Assessment¶
Turn your software inventories and host package lists into prioritized, enriched vulnerability findings — in one reliable API.
At Vulners we continuously collect and normalize vulnerability intelligence from 220+ upstream sources—vendor advisories, NVD/CVE, Linux distro feeds, package registries, exploit/PoC trackers, and government/ISAC alerts—into a single graph‑linked corpus. Every record is deduplicated, cross‑referenced (CVE↔advisory↔patch↔exploit), and time‑stamped with standard fields (e.g., CVSS vectors, CWE, affected products) in consistent JSON.
Assessment (via the Audit API) brings this corpus to your actual inventories - software components and host package lists—and deterministically maps what you run to applicable advisories and CVEs. The response is enriched with real‑world risk signals (EPSS, KEV inclusion, exploit activity, and Vulners AI Risk indicators) so a single request returns an actionable picture of vulnerabilities for your environment—ready for your UI, CI/CD gates, SIEM/SOAR, or ticketing.
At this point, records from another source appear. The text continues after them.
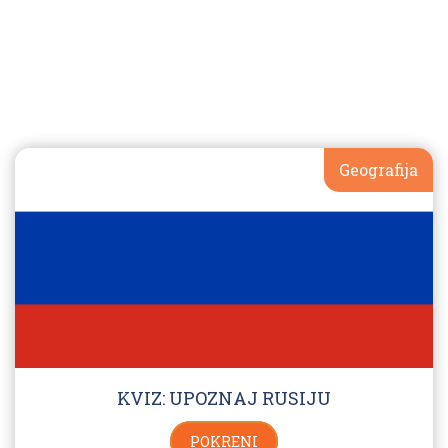
Geografija
KVIZ: UPOZNAJ RUSIJU
POKRENI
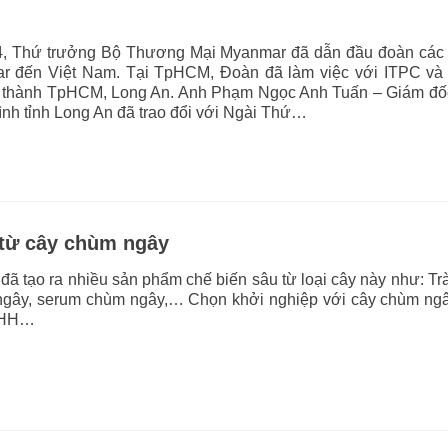
4, Thứ trưởng Bộ Thương Mại Myanmar đã dẫn đầu đoàn các
r đến Việt Nam. Tại TpHCM, Đoàn đã làm việc với ITPC và
nh thành TpHCM, Long An. Anh Phạm Ngọc Anh Tuấn – Giám đố
nh tỉnh Long An đã trao đổi với Ngài Thứ…
 từ cây chùm ngây
 tạo ra nhiều sản phẩm chế biến sâu từ loại cây này như: T
ngây, serum chùm ngây,… Chọn khởi nghiệp với cây chùm ngâ
TNHH…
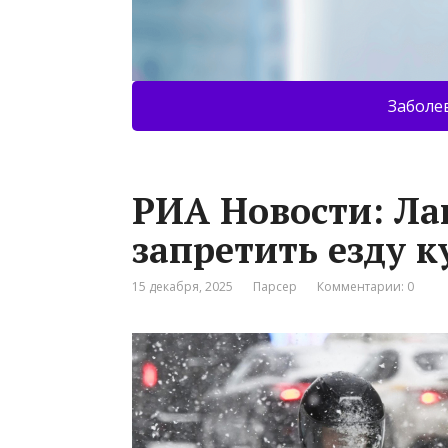
Заболе
РИА Новости: Ла
запретить езду к
15 декабря, 2025
Парсер
Комментарии: 0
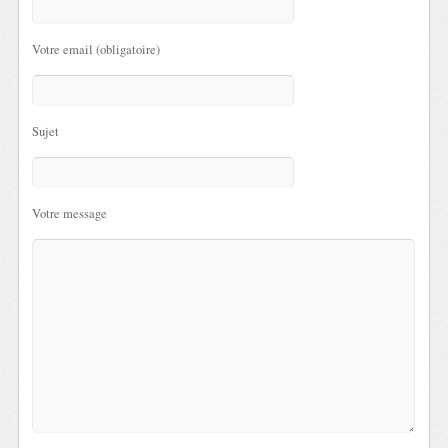
Votre email (obligatoire)
Sujet
Votre message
Deterministic matching powered by configuration analysis. For software components, Assessment evaluates against affected configurations curated by both NVD and Vulners - ensuring coverage across vendor advisories and official CVE records. For Linux packages, matching follows meticulously maintained versioning rules specific to each distribution (Debian, Ubuntu, RHEL, etc.), accounting for backports, security patches, and distro-specific version schemes. This dual approach delivers accurate, false-positive-resistant results whether you're assessing commercial software or OS-level packages.
Make Vulners Assessment the engine behind your continuous vulnerability checks—without scanners or stitched feeds. This page gives you both the why and the how so you can call the API, wire up enrichment in tickets and dashboards, and start shipping improvements the same day.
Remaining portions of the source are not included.